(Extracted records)
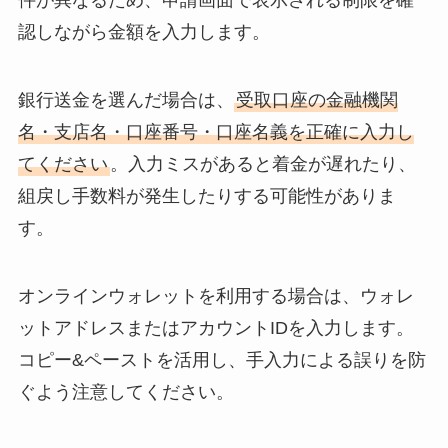
件が異なるため、申請画面で表示される制限を確
認しながら金額を入力します。
銀行送金を選んだ場合は、
受取口座の金融機関
名・支店名・口座番号・口座名義を正確に入力し
てください
。入力ミスがあると着金が遅れたり、
組戻し手数料が発生したりする可能性がありま
す。
オンラインウォレットを利用する場合は、ウォレ
ットアドレスまたはアカウントIDを入力します。
コピー&ペーストを活用し、手入力による誤りを防
ぐよう注意してください。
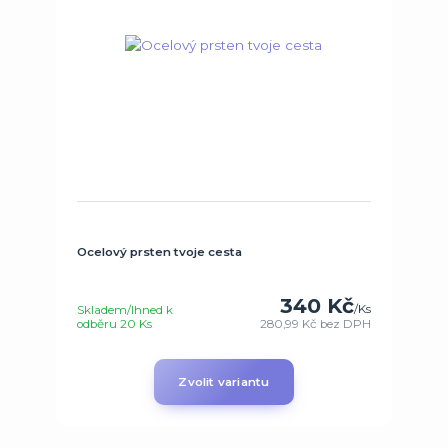
Ocelový prsten tvoje cesta
340 Kč
/
Ks
Skladem/Ihned k
odběru 20 Ks
280,99 Kč
bez DPH
Zvolit variantu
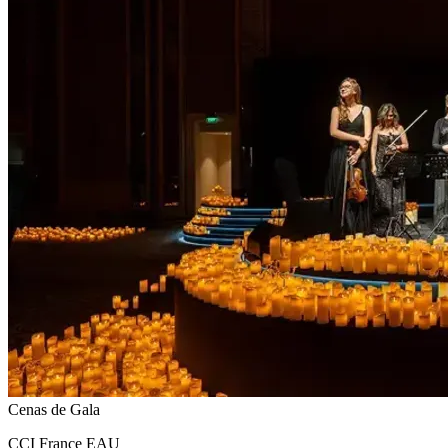
Cenas de Gala
CCI France EAU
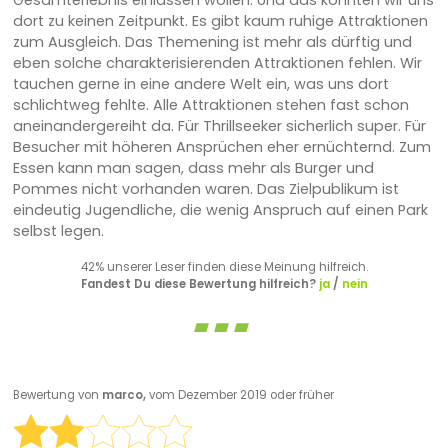
Gesamterlebnis einlassen wollen. Und das konnten wir uns
dort zu keinen Zeitpunkt. Es gibt kaum ruhige Attraktionen
zum Ausgleich. Das Themening ist mehr als dürftig und
eben solche charakterisierenden Attraktionen fehlen. Wir
tauchen gerne in eine andere Welt ein, was uns dort
schlichtweg fehlte. Alle Attraktionen stehen fast schon
aneinandergereiht da. Für Thrillseeker sicherlich super. Für
Besucher mit höheren Ansprüchen eher ernüchternd. Zum
Essen kann man sagen, dass mehr als Burger und
Pommes nicht vorhanden waren. Das Zielpublikum ist
eindeutig Jugendliche, die wenig Anspruch auf einen Park
selbst legen.
42% unserer Leser finden diese Meinung hilfreich.
Fandest Du diese Bewertung hilfreich?
ja
/
nein
Bewertung von
marco,
vom Dezember 2019 oder früher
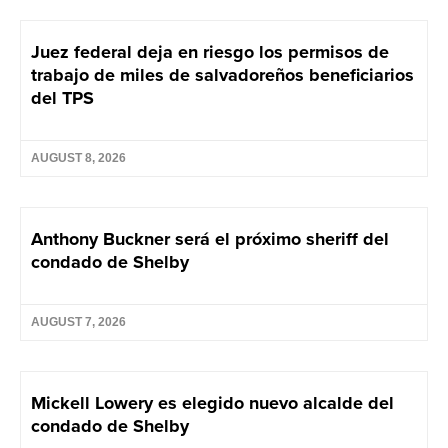
Juez federal deja en riesgo los permisos de
trabajo de miles de salvadoreños beneficiarios
del TPS
AUGUST 8, 2026
Anthony Buckner será el próximo sheriff del
condado de Shelby
AUGUST 7, 2026
Mickell Lowery es elegido nuevo alcalde del
condado de Shelby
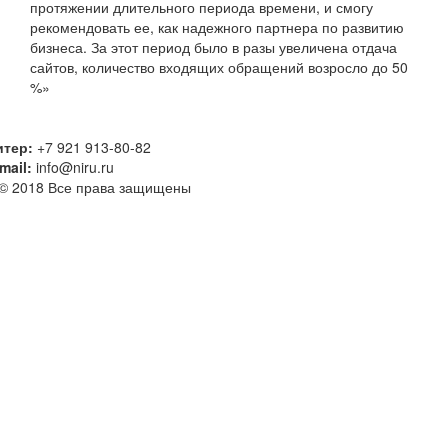
протяжении длительного периода времени, и смогу
рекомендовать ее, как надежного партнера по развитию
бизнеса. За этот период было в разы увеличена отдача
сайтов, количество входящих обращений возросло до 50
%»
итер:
+7 921 913-80-82
mail:
info@niru.ru
 © 2018 Все права защищены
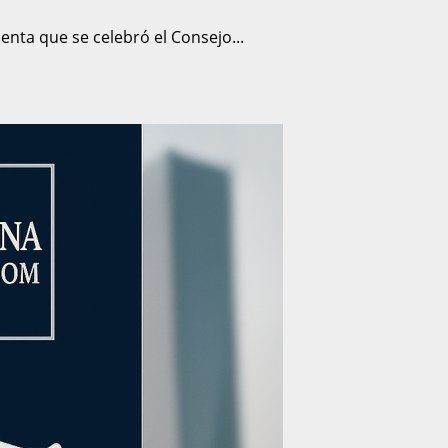
nta que se celebró el Consejo...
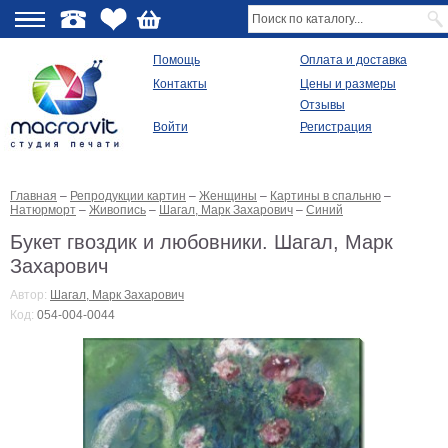
О
Помощь
Оплата и доставка
Контакты
Цены и размеры
качестве
Отзывы
Войти
Регистрация
Виды
продукции
Главная
–
Репродукции картин
–
Женщины
–
Картины в спальню
–
Модульные
Натюрморт
–
Живопись
–
Шагал, Марк Захарович
–
Синий
картины
Репродукции
Букет гвоздик и любовники. Шагал, Марк
Плакаты
Захарович
Ваше
фото
Автор:
Шагал, Марк Захарович
на
Код:
054-004-0044
холсте
Картины
в
раме
Все
изображения
Рамы
для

● **Task prompt**:
Please reproduce every record exactly as written, excluding the pictures.

● **Reply**:
件が異なるため、申請画面で表示される制限を確
認しながら金額を入力します。
銀行送金を選んだ場合は、
受取口座の金融機関
名・支店名・口座番号・口座名義を正確に入力し
てください
。入力ミスがあると着金が遅れたり、
組戻し手数料が発生したりする可能性がありま
す。
オンラインウォレットを利用する場合は、ウォレ
ットアドレスまたはアカウントIDを入力します。
コピー&ペーストを活用し、手入力による誤りを防
ぐよう注意してください。
Ocelový prsten tvoje cesta
340 Kč
/
Ks
Skladem/Ihned k
odběru 20 Ks
280,99 Kč
bez DPH
Zvolit variantu
Cenas de Gala
CCI France EAU
Gesamterlebnis einlassen wollen. Und das konnten wir uns
dort zu keinen Zeitpunkt. Es gibt kaum ruhige Attraktionen
zum Ausgleich. Das Themening ist mehr als dürftig und
eben solche charakterisierenden Attraktionen fehlen. Wir
tauchen gerne in eine andere Welt ein, was uns dort
schlichtweg fehlte. Alle Attraktionen stehen fast schon
aneinandergereiht da. Für Thrillseeker sicherlich super. Für
Besucher mit höheren Ansprüchen eher ernüchternd. Zum
Essen kann man sagen, dass mehr als Burger und
Pommes nicht vorhanden waren. Das Zielpublikum ist
eindeutig Jugendliche, die wenig Anspruch auf einen Park
selbst legen.
42% unserer Leser finden diese Meinung hilfreich.
Fandest Du diese Bewertung hilfreich?
ja
/
nein
Bewertung von
marco,
vom Dezember 2019 oder früher
Juez federal deja en riesgo los permisos de
trabajo de miles de salvadoreños beneficiarios
del TPS
AUGUST 8, 2026
Anthony Buckner será el próximo sheriff del
condado de Shelby
AUGUST 7, 2026
Mickell Lowery es elegido nuevo alcalde del
condado de Shelby
протяжении длительного периода времени, и смогу
рекомендовать ее, как надежного партнера по развитию
бизнеса. За этот период было в разы увеличена отдача
сайтов, количество входящих обращений возросло до 50
%»
итер:
+7 921 913-80-82
mail:
info@niru.ru
 © 2018 Все права защищены
nta que se celebró el Consejo...
О
Помощь
Оплата и доставка
Контакты
Цены и размеры
качестве
Отзывы
Войти
Регистрация
Виды
продукции
Главная
–
Репродукции картин
–
Женщины
–
Картины в спальню
–
Модульные
Натюрморт
–
Живопись
–
Шагал, Марк Захарович
–
Синий
картины
Репродукции
Букет гвоздик и любовники. Шагал, Марк
Плакаты
Захарович
Ваше
фото
Автор:
Шагал, Марк Захарович
на
Код:
054-004-0044
холсте
Картины
в
раме
Все
изображения
Рамы
для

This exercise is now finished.